Yang sangat terkenal
adalah jurus mabuk, ala Jackie Chan di film Drunken Master.
Sangat banyak ragam
minuman keras dapat ditemukan di China. beberapa jenis yang populer diantaranya
adalah — Mao Tai jiu, Gao Liang jiu, Da
Gu jiu, Fen jiu dan Hua Diao jiu.
Semakin tua umur jiu ini semakin mahal harganya karena dipercaya semakin tinggi
kualitasnya. Tak jarang ditawarkan jiu yang sudah berumur puluhan
tahun.
Nah, orang muslim di China
sangat jarang yang tidak minum pijiu
ini. Bahkan restoran muslim juga menyediakannya.

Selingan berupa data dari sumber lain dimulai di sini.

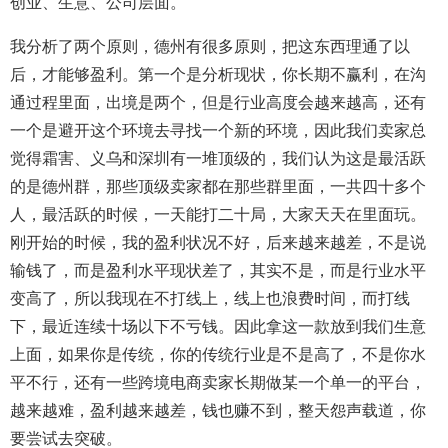
创业、生意、公司层面。
我分析了两个原则，德州有很多原则，把这东西理通了以
后，才能够盈利。第一个是分析现状，你长期不赢利，在沟
通过程里面，出境是两个，但是行业高度会越来越高，还有
一个是避开这个环境去寻找一个新的环境，因此我们卖家总
觉得霜害、义乌和深圳有一堆顶级的，我们认为这是最活跃
的是德州群，那些顶级卖家都在那些群里面，一共四十多个
人，最活跃的时候，一天能打二十局，大家天天在里面玩。
刚开始的时候，我的盈利状况不好，后来越来越差，不是说
输钱了，而是盈利水平现状差了，其实不是，而是行业水平
变高了，所以我现在不打线上，线上也浪费时间，而打线
下，最近连续十场以下不亏钱。因此拿这一款放到我们生意
上面，如果你是传统，你的传统行业是不是高了，不是你水
平不行，还有一些跨境电商卖家长期做某一个单一的平台，
越来越难，盈利越来越差，钱也赚不到，整天怨声载道，你
要尝试去突破。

Dua kali mengikuti acara dinner yang diselenggarakan Prof. Maluyi, beliau
tetap minum pijiu walaupun beliau
muslim. di awal dinner kita harus berani bilang pada tuan rumah atau yang
mengundang kalau kita seorang muslim, tidak minum pijiu atau minumal
beralkohol.
Seandainya pas di
restoran non-muslim kita juga bisa bilang tidak makan daging babi/pork atau
dalam China disebut zhurou (rou=
daging). Termasuk khawatir dengan sajian daging, baik ayam maupun sapi, kita bisa
memilih makanan berupa sayuran atau ikan. Itu sebuah saran dari seorang teman China
muslim yang sholih.
Selama dinner inilah
hampir tiap saat mahasiswa atau junior mengajak bersulang Profesor atau
seniornya. 2-3 jam dihabiskan untuk bersulang. Berbotol-botol pijiu habis. Akhirnya malah makanan tersisa
banyak. Sangat mubadzir.
Bagiku saat tragis
adalah saat dinner di restoran muslim kemudian ada acara ganbei dengan pijiu. Aku
menolak sampai bilang kalau di Indonesia, Malaysia minuman beralkohol dilarang
dijual bebas. Bukan bagian dari budaya kami. Disamping itu sebagai muslim juga
sangat dilarang. Baru mereka paham.
Akhirnya aku pilih minuman
teh atau orange juice atau soft drink coca-cola/sprite.
Sungguh tragis saat ada
2 pilihan teh dan pijiu di restoran muslim yang ada hiasan kaligrafi Al-Qur’an.
Saat mengetahui ini,
jadi dapat pembelajaran berharga. Pembelajaran bagaimana mengambil sikap sesuai
kepribadian kita, dalam menghadapi 2 hal yang berbeda walaupun itu ada di
lingkungan yang sama dengan kita. Apalagi saat kita sendirian dalam lingkungan
yang sangat berbeda, terutama berbeda dengan keyakinan/aqidah kita.
Semoga bermanfaat tulisan sederhana ini!